Structural manages the lifetimes of data and resources used in AWS. It only requires you to assign the necessary permissions to the IAM role that Structural uses.
By default, Structural uses the following data generation process:
At a high level:
Structural copies the table data into either an S3 bucket or an external stage as CSV files. You specify the S3 bucket path or stage in the Structural workspace configuration.
If you use a single location for both source and destination data, the data files are copied into an input
folder.
Structural applies the configured generators to the data in the files, then writes the resulting files to an S3 bucket or external stage.
If you use a single location for both source and destination data, the data files are copied into an output
folder.
After it processes all of the files, Structural copies the data from the S3 bucket or external stage into the Snowflake destination database.
That process cannot support data generation on data volumes that are hundreds of gigabytes or larger.

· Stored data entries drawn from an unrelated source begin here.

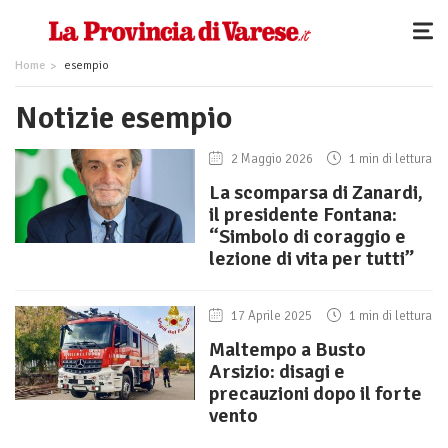
Home
esempio
Notizie esempio
2 Maggio 2026
1 min di lettura
La scomparsa di Zanardi,
il presidente Fontana:
“Simbolo di coraggio e
lezione di vita per tutti”
17 Aprile 2025
1 min di lettura
Maltempo a Busto
Arsizio: disagi e
precauzioni dopo il forte
vento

For those larger data volumes, you can have the data generation process use a Lambda function, Amazon S3, and Amazon SQS events:
Structural creates a Lambda function for your version of Structural. This occurs once for each version of Structural. The Lambda function is created when you run your first data generation job after you install or update Structural.
Structural creates an Amazon SQS queue and Amazon S3 event triggers. This occurs once for each job. The resource names are scoped to the specific data generation job.
Structural copies table data into Amazon S3 as CSV files. You specify the S3 bucket path in the Structural workspace configuration. Within the S3 bucket, the data files are copied into an input
folder.
As files land in Amazon S3, Amazon S3 event notifications place messages in Amazon SQS. Messages in Amazon SQS trigger Lambda function invocations.
By default, each file placed in Amazon S3 has a maximum file size of 16MB. Each Lambda invocation processes a single file. Lambda processes each file and writes the files back to Amazon S3 in an output
folder in the S3 bucket.
After it processes all of files for a table, Structural copies the data back into Snowflake, into the destination database.
After it processes all of the tables, Structural removes ephemeral AWS components such as event notifications for Amazon SQS and Amazon S3.